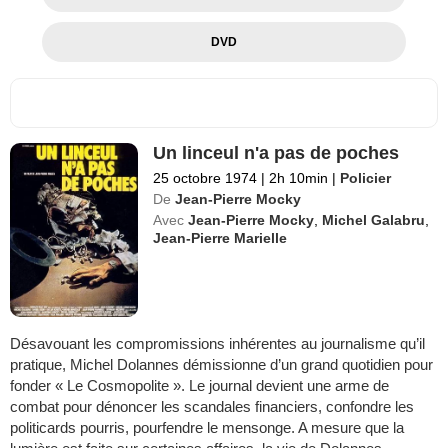
DVD
Un linceul n'a pas de poches
25 octobre 1974
|
2h 10min
|
Policier
De
Jean-Pierre Mocky
Avec
Jean-Pierre Mocky
,
Michel Galabru
,
Jean-Pierre Marielle
Désavouant les compromissions inhérentes au journalisme qu’il
pratique, Michel Dolannes démissionne d’un grand quotidien pour
fonder « Le Cosmopolite ». Le journal devient une arme de
combat pour dénoncer les scandales financiers, confondre les
politicards pourris, pourfendre le mensonge. A mesure que la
------------------------------------------------------------------------
_TASK INSTRUCTIONS_:
Retype every entry above exactly, leaving out the pictures.

_OUTPUT_:
DVD
Un linceul n'a pas de poches
25 octobre 1974
|
2h 10min
|
Policier
De
Jean-Pierre Mocky
Avec
Jean-Pierre Mocky
,
Michel Galabru
,
Jean-Pierre Marielle
Désavouant les compromissions inhérentes au journalisme qu’il
pratique, Michel Dolannes démissionne d’un grand quotidien pour
fonder « Le Cosmopolite ». Le journal devient une arme de
combat pour dénoncer les scandales financiers, confondre les
politicards pourris, pourfendre le mensonge. A mesure que la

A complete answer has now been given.